#### ABOUT THIS TASK:
Print nothing but the lines below starting at the line that holds "Sfaturi de amenajare" and ending at the line that holds "Mobila Bucatarie Exterior", including both, each exactly as written.

#### SUPPLIED DATA:
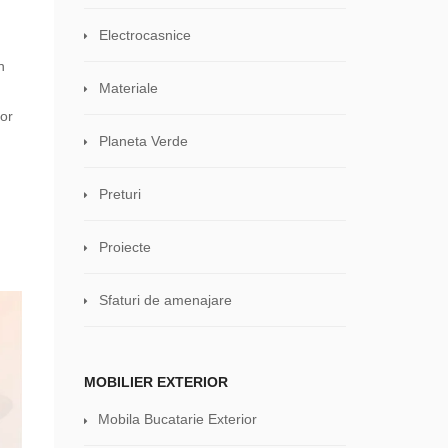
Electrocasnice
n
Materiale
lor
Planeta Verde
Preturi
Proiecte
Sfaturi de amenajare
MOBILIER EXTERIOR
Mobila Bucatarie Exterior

...

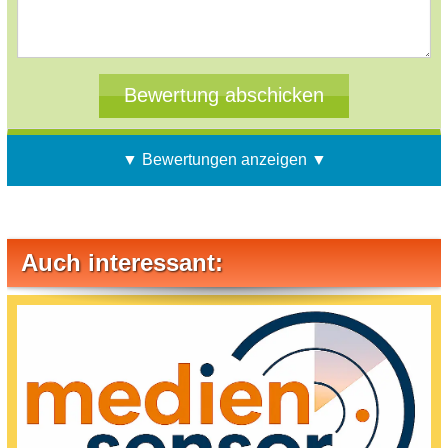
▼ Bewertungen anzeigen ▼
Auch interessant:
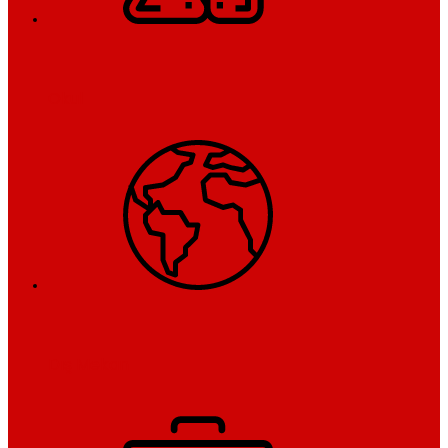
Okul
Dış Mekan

---

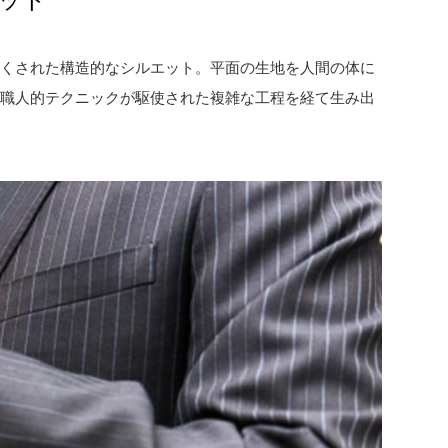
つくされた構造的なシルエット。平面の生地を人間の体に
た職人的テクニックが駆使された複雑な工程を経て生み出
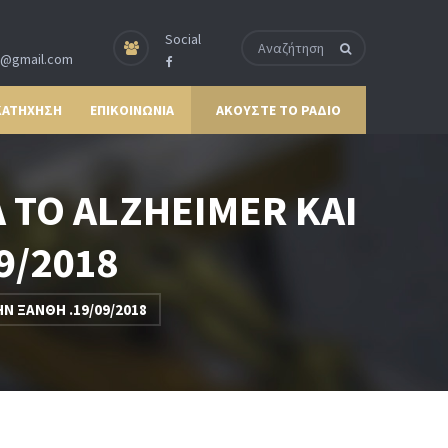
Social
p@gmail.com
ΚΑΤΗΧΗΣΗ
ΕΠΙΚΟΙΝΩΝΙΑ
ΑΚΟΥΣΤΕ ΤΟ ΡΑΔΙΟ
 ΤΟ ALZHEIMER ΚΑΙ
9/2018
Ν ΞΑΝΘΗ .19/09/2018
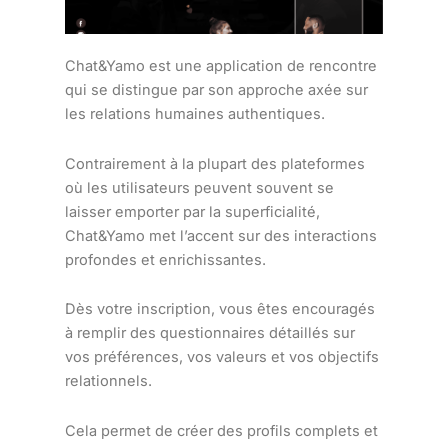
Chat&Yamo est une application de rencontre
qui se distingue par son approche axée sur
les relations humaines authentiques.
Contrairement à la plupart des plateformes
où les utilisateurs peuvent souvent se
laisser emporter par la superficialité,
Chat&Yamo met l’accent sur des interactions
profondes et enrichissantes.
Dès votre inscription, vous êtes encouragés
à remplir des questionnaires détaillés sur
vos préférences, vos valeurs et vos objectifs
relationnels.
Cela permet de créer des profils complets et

#### SOLUTION BELOW:
Sfaturi de amenajare
MOBILIER EXTERIOR
Mobila Bucatarie Exterior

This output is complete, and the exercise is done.